Using R, I have developed three models:
- linear regression using
lm()
; - decision tree using
rpart()
; - k-nearest neighbor using
kknn()
.
I would like to conduct leave-one-out cross-validation tests and compare these models. However, which error metric should I use for better representation? Does mean absolute percentage error (MAPE) or sMAPE (symmetric MAPE) look fine? Please suggest me a metric.

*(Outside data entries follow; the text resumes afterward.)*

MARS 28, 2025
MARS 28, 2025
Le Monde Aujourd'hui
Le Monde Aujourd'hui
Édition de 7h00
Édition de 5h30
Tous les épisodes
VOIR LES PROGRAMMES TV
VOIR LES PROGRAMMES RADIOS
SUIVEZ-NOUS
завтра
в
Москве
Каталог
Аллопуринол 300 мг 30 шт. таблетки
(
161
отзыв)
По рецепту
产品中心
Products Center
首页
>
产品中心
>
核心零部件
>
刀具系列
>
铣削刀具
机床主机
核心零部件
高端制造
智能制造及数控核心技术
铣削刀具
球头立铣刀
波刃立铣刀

For example, when I conducted leave-one-out CV tests on linear regression (LR) and decision tree (DT) models, the sMAPE error values are 0.16 and 0.20. However, the R-squared values of LR and DT are 0.85 and 0.92 respectively. Where sMAPE computed as [sum (abs(predicted - actual)/((predicted + actual)/2))] / (number of data points)
. Here DT is pruned regression tree. These R^2 values are computed on full data set. There are a total of 60 data points in the set.
Model R^2 sMAPE
LR 0.85 0.16
DT 0.92 0.20
Best Answer
Lots of metric exist and no one is generally the best to use, it depends of your problem, of your data. Often, many metric can be used. I find usefull, to compute both hypothesis test and different metric (RMSE, MAPE ...), and see if they provide similar result. So your conclusions won't be based only on one metric.